Brian and I had escaped to East Northport, to the home of Heather Scott’s parent’s Bob and Mary. We had spent the day visiting the wineries of Long Island, going from tasting to tasting, until Brian was drunk and I was falling out of my shoes. Then Heather, who had to remain sober enough to drive, turned us around and we went home and all took naps. As I spoke with my father on the phone, the Scott’s were cutting up vegetables to grill on the barbeque.

"Barbeque," my father said. "Grill. I wish we still had a barbeque."

"Dad, you guys never used it when we had one. And then you threw it out fifteen years ago when Mom thought it was going to explode."
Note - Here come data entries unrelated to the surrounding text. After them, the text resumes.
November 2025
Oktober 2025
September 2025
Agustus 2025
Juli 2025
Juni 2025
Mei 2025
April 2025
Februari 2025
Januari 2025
"Hmm," my father said. Then he pepped up and said, "Look! Your mother just woke up from her nap. Talk to her."

He handed the phone over to my mother, who seemed equaled demoralized. The storm was still stalled off the cost Florida, and even the radio news was unbearable, as it had been basically the same since the previous evening.

Then I heard my mother shout, "Martin! What are you doing? Where are you going with that? A barbeque? You can’t make a barbeque!" She turned back to me and said, "I have to go. Your father is lighting things on fire." And she hung up.
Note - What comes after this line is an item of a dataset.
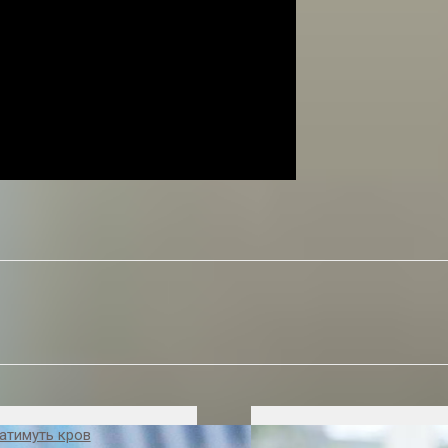
ватимуть кров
On Sunday, I learned that my father had taken a large iron skillet, filled it with newspaper (which he then set on fire), put an oven rack over the skillet, and grilled their leftover Chinese food. In the morning, my father lit more newspapers on fire and heated up the teapot to make coffee in the French press. This fire-setting was a major point of contention between my parents. But before my father could light a third batch of newspapers on fire, the storm was on its way out. My sister Ali had been able to reach her answering machine throughout the storm, and she new her power was still on. Sunday afternoon, the Schwartz family piled into the car and headed over to my sister’s apartment in Plantation, where they stayed for several hours until getting the word that the house’s power was back on.

Did I ever mention that we were not the kind of family that went camping together. Needless to say, all my people are safe and sound. Brian and I are rested and back in the city. Our long weekend is almost over.

09.03.04
All of my hurricane memories so far are happy ones.
It was a time to take the lawn furniture into the house. My sister and brother and I would pretend we were in a spaceship. Hurricane warnings were a time when the whole family was forced to be together. I have always slept better during rainstorms. I remember once, I was in third or forth grade, there was a hurricane warning, and the school let the students go home early. I spent the night that Hurricane Andrew hit talking on the phone to a boy I had had a crush on, and by three thirty in the morning, we were dating. The storm missed Broward County, and we went to the Mall together the next weekend. We broke up soon after.

Still, I worry about my parents. I worry more about them the farther I am away. Even though I’m sure there is nothing my presence could do that would keep them any safer.

Last night, I talked on the phone with my father and my sister. Ali was planning on staying at my parents’ house for the weekend. She had brought over her dog and had spent the afternoon with my father cleaning up loose objects around the outside of the house. The dog had apparently passed the time pooping inside the house and then sitting on it. This was the cause of some tension between my father and my sister. Animals!

I have been feeling lousy all week. I feel like getting out of town. I wish I could be with my parents and my sister, though it looks like they’ll be safe now. It might still be fun. All of us together in the house again. Sitting around and watching the news. The dog pooping and sitting in its poop. Good times, good times.

As I wax nostalgic, I must restate for the hundredth time that I am a bad person: Because I am gleeful that my brother was able to snap pictures on his camera phone during our last visit to our uncle.

I am posting the pictures on my website. Because I am a bad person. A very bad person.

09.02.04
Shit.
This reporter's South Florida family may get walloped. This reporter is quite a bit nervous.